Minimi 2012: come procedere all’uscita dal regime

Accesso e anche uscita regime minimi. Le possibilità previste per opzione e per le legge, con modalità differenti

di Redazione InvestireOggi, pubblicato il
Accesso e anche uscita regime minimi. Le possibilità previste per opzione e per le legge, con modalità differenti
Gli step da seguire per l’uscita dal regime dei minimi

L’uscita dal regime fiscale di vantaggio, quello dei minimi 2012, è possibile per opzione per il regime ordinario, quello delle nuove iniziative imprenditoriali e per il regime contabile agevolato.

  Sul regime dei minimi 2012, c’è sempre molto da dire. Viene in aiuto in tal senso una circolare recente dell’Agenzia delle entrate, la n. 17/2012. Soffermiamoci in tal caso sull’uscita dal regime dei minimi, sulle cui conseguenze ci siamo già interessati nel nostro articolo “Uscita regime dei minimi: le conseguenze”.

 

Uscita regime minimi: le due strade alternative

 Ci possono essere due diverse strade da seguire per la disapplicazione o uscita dal regime dei minimi, ossia per opzione ovvero per legge. Analizzando per il momento la prima “strada” per la disapplicazione o uscita dal regime dei minimi per opzione, l’opzione per il regime ordinario, per il regime delle nuove iniziative imprenditoriali o di lavoro autonomo ovvero per il regime contabile agevolato.

 

Minimi 2012: il passaggio  al regime ordinario

 I contribuenti che applicano il regime fiscale di vantaggio hanno facoltà di fuoriuscirne optando per la determinazione delle imposte sul reddito e dell’imposta sul valore aggiunto nei modi ordinari.  La medesima opzione può essere esercitata da coloro che iniziano un’attività e che, sebbene in possesso dei requisiti per utilizzare il regime in esame, non intendono usufruirne.

 

Regime dei minimi 2012: opzioni al regime ordinario & Co.

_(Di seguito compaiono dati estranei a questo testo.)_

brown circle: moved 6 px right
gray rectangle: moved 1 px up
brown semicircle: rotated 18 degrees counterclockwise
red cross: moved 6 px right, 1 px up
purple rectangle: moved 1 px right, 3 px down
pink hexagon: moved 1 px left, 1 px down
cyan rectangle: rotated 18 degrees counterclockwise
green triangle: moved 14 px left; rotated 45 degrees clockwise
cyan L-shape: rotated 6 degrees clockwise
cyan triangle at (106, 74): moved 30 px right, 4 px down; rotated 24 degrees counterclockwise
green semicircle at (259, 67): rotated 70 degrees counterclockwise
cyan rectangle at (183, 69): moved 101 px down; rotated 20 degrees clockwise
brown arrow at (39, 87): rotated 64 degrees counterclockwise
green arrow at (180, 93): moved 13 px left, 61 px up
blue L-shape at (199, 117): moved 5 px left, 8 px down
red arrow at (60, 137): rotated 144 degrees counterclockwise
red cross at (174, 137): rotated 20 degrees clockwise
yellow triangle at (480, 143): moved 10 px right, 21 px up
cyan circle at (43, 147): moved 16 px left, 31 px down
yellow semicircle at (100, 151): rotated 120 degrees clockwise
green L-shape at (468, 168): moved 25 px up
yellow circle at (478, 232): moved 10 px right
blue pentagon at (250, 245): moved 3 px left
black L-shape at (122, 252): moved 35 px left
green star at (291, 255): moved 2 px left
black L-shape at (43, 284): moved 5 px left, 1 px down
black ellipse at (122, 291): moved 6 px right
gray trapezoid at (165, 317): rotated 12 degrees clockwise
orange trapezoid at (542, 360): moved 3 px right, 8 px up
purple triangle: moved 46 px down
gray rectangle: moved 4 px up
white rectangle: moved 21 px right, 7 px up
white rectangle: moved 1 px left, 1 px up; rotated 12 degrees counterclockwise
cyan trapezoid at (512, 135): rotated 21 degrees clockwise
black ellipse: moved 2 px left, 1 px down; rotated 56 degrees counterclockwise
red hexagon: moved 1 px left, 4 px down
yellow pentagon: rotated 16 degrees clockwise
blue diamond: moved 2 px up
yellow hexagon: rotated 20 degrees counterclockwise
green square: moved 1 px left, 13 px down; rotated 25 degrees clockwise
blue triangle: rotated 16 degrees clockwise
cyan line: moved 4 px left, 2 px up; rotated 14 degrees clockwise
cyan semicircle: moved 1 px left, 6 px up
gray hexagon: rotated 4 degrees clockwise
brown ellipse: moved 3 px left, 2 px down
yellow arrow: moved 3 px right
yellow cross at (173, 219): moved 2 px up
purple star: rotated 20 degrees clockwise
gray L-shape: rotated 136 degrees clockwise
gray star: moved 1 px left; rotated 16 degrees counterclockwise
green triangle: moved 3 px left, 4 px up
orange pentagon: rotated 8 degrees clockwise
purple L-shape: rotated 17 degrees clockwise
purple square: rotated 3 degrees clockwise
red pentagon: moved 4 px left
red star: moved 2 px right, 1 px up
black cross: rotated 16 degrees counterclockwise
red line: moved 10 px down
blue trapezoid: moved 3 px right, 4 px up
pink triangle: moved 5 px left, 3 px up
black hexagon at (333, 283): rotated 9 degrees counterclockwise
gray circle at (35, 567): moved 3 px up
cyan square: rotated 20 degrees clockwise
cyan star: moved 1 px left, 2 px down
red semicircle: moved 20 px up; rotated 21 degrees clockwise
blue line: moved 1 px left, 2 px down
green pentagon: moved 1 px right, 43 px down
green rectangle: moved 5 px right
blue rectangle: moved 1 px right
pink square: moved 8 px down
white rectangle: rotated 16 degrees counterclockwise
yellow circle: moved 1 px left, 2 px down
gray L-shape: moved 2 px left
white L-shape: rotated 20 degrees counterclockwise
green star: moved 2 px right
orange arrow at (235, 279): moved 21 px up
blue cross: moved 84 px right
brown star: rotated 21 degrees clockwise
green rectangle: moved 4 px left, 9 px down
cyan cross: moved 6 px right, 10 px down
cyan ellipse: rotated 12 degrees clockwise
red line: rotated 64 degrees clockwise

Andiamo per ordine e partiamo da uscita regime minimi- opzione regime ordinario. Il passaggio al regime ordinario avviene in tal mettendo in atto un comportamento concludente, ma deve, in ogni caso, essere comunicata con la dichiarazione annuale IVA, compilando il quadro VO.  Il contribuente che, iniziando l’attività, scelga di utilizzare il regime fiscale per le nuove iniziative imprenditoriali e di lavoro autonomo deve invece, manifestare la propria scelta nel modello AA9. Coloro che scelgono di non avvalersi del regime fiscale di vantaggio, determinano il reddito secondo le modalità ordinarie previste dal titolo I, capo V e VI del TUIR. In tutte le ipotesi, una volta optato per la fuoriuscita dal regime fiscale di vantaggio, il contribuente non può più rientrarvi.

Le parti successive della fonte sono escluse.